Menurut dia, dalam membangun kilang tersebut banyak aspek yang harus dipertimbangkan. Mulai dari aspek efisiensi, resiko dan yang terpenting adalah pemberdayaan lingkungan, serta manfaat buat masyarakat.
"Dari dua opsi yang ada, menurut saya membangun kilang di darat adalah opsi yang tepat. Roda perekonomian rakyat bisa terangkat, ketimbang di laut lepas," ujarnya.
Pengamat dari Universitas Nasional (Unas) ini berharap, presiden Jokowi tidak salah dalam mengambil keputusan seperti pembangunan kereta api cepat Jakarta-Bandung yang tanpa konsep yang matang.
"Semuanya tiba-tiba. Tapi untuk pembangunan kilang gas abadi Blok Masela banyak kajian yang condong ke opsi di darat. Dan ini harus menjadi pertimbangan presiden," ujarnya.
Hailuki juga mengingatkan Presiden Jokowi, tentang materi kampanyenya yang ingin membangun wilayah dari pesisir. Tentunya, efek dari membangun tersebut adalah masyarakat (people).
"Nah, kalau dibangun di laut, apa efek positif yang dirasakan masyarakat setempat. Kalau pada akhirnya presiden memilih opsi di laut, maka kecurigaan publik terjawab kalau dibalik itu semua adalah kepentingan asing. Sama halnya dengan pembangunan kereta api cepat. Artinya pemerintah ditekan oleh kepentingan asing" tambahnya.
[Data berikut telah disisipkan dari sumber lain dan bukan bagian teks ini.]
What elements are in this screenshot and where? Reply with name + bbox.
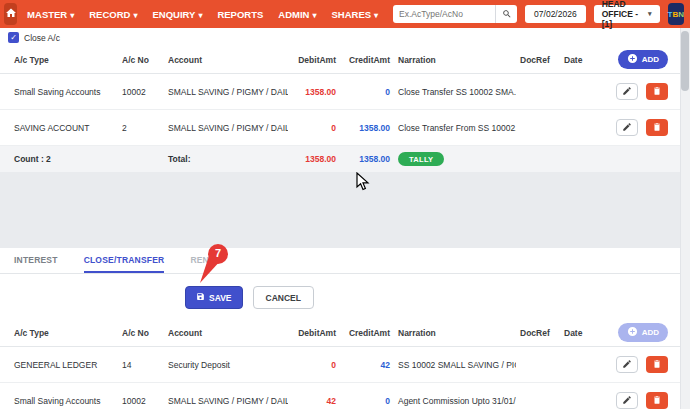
topbar: MASTER RECORD ENQUIRY REPORTS ADMIN SHAR… [0, 0, 690, 28]
cell-account: SMALL SAVING / PIGMY / DAIL... [164, 110, 288, 146]
cell-debit: 42 [288, 383, 340, 409]
close-ac-label: Close A/c [24, 33, 60, 43]
cell-credit: 42 [340, 347, 394, 383]
close-transfer-panel: INTEREST CLOSE/TRANSFER RENEW SAVE CANCE… [0, 248, 680, 409]
cell-ac-no: 10002 [118, 74, 164, 110]
cell-ac-no: 14 [118, 347, 164, 383]
delete-button[interactable] [646, 392, 668, 409]
col-narration: Narration [394, 319, 516, 347]
table-header-row: A/c Type A/c No Account DebitAmt CreditA… [0, 319, 680, 347]
plus-circle-icon [627, 326, 638, 339]
cell-docref [516, 74, 560, 110]
pencil-icon [622, 357, 632, 372]
cell-credit: 0 [340, 383, 394, 409]
search-icon [502, 7, 512, 22]
add-button: ADD [618, 323, 668, 342]
cell-narration: SS 10002 SMALL SAVING / PIG... [394, 347, 516, 383]
close-ac-checkbox-row: Close A/c [0, 28, 680, 46]
row-count: Count : 2 [0, 146, 118, 173]
trash-icon [652, 120, 662, 135]
form-actions: SAVE CANCEL [0, 274, 680, 319]
chevron-down-icon [70, 9, 74, 20]
cell-ac-no: 2 [118, 110, 164, 146]
pencil-icon [622, 393, 632, 408]
delete-button[interactable] [646, 83, 668, 100]
cancel-button[interactable]: CANCEL [253, 286, 314, 309]
delete-button[interactable] [646, 119, 668, 136]
cell-debit: 0 [288, 347, 340, 383]
menu-admin[interactable]: ADMIN [278, 9, 316, 20]
chevron-down-icon [133, 9, 137, 20]
col-account: Account [164, 319, 288, 347]
save-icon [196, 292, 205, 303]
cell-actions [598, 74, 680, 110]
menu-enquiry[interactable]: ENQUIRY [152, 9, 202, 20]
col-ac-type: A/c Type [0, 46, 118, 74]
add-button[interactable]: ADD [618, 50, 668, 69]
col-debitamt: DebitAmt [288, 319, 340, 347]
col-creditamt: CreditAmt [340, 46, 394, 74]
plus-circle-icon [627, 53, 638, 66]
main-menu: MASTER RECORD ENQUIRY REPORTS ADMIN SHAR… [27, 9, 393, 20]
tab-bar: INTEREST CLOSE/TRANSFER RENEW [0, 248, 680, 274]
total-label: Total: [164, 146, 288, 173]
edit-button[interactable] [616, 392, 638, 409]
cell-account: SMALL SAVING / PIGMY / DAIL... [164, 383, 288, 409]
save-button[interactable]: SAVE [185, 286, 243, 309]
tab-close-transfer[interactable]: CLOSE/TRANSFER [84, 248, 165, 273]
col-creditamt: CreditAmt [340, 319, 394, 347]
close-transactions-table: A/c Type A/c No Account DebitAmt CreditA… [0, 46, 680, 172]
cell-ac-type: Small Saving Accounts [0, 74, 118, 110]
pencil-icon [622, 84, 632, 99]
menu-master[interactable]: MASTER [27, 9, 74, 20]
col-actions: ADD [598, 46, 680, 74]
close-ac-panel: Close A/c A/c Type A/c No Account DebitA… [0, 28, 680, 172]
edit-button[interactable] [616, 83, 638, 100]
date-field[interactable]: 07/02/2026 [525, 5, 586, 23]
cell-ac-no: 10002 [118, 383, 164, 409]
office-select[interactable]: HEAD OFFICE -[1] ▾ [594, 5, 660, 23]
edit-button[interactable] [616, 119, 638, 136]
cell-docref [516, 110, 560, 146]
chevron-down-icon [374, 9, 378, 20]
total-credit: 1358.00 [340, 146, 394, 173]
cell-credit: 1358.00 [340, 110, 394, 146]
close-ac-checkbox[interactable] [8, 32, 19, 43]
col-account: Account [164, 46, 288, 74]
search-button[interactable] [495, 5, 517, 23]
menu-shares[interactable]: SHARES [331, 9, 378, 20]
col-ac-no: A/c No [118, 319, 164, 347]
chevron-down-icon [312, 9, 316, 20]
scrollbar-thumb[interactable] [681, 31, 689, 91]
transfer-entries-table: A/c Type A/c No Account DebitAmt CreditA… [0, 319, 680, 409]
total-debit: 1358.00 [288, 146, 340, 173]
edit-button[interactable] [616, 356, 638, 373]
home-button[interactable] [4, 3, 17, 25]
cell-narration: Close Transfer SS 10002 SMA... [394, 74, 516, 110]
search-input[interactable] [393, 5, 495, 23]
cell-narration: Close Transfer From SS 10002... [394, 110, 516, 146]
trash-icon [652, 393, 662, 408]
col-date: Date [560, 319, 598, 347]
cell-docref [516, 347, 560, 383]
col-ac-type: A/c Type [0, 319, 118, 347]
cell-ac-type: SAVING ACCOUNT [0, 110, 118, 146]
delete-button[interactable] [646, 356, 668, 373]
cell-docref [516, 383, 560, 409]
cell-actions [598, 347, 680, 383]
search-bar [393, 5, 517, 23]
cell-debit: 1358.00 [288, 74, 340, 110]
tab-renew[interactable]: RENEW [190, 248, 223, 273]
cell-account: Security Deposit [164, 347, 288, 383]
col-narration: Narration [394, 46, 516, 74]
menu-reports[interactable]: REPORTS [217, 9, 263, 20]
tally-badge: TALLY [398, 152, 444, 166]
menu-record[interactable]: RECORD [89, 9, 137, 20]
table-footer-row: Count : 2 Total: 1358.00 1358.00 TALLY [0, 146, 680, 173]
cell-debit: 0 [288, 110, 340, 146]
col-docref: DocRef [516, 319, 560, 347]
tab-interest[interactable]: INTEREST [14, 248, 58, 273]
chevron-down-icon [198, 9, 202, 20]
table-header-row: A/c Type A/c No Account DebitAmt CreditA… [0, 46, 680, 74]
vertical-scrollbar[interactable] [680, 28, 690, 409]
Tak itu saja, publik semakin memahami kalau presiden yang mereka harapkan bisa mensejahterakan rakyat, ternyata tidak paham konsep Trisakti dan Nawacita sesungguhnya.
"Semakin kuat kesan kalau program Trisakti dan Nawacita hanya jargon belaka alias dagangan di kampanye saja," demikian Hailuki.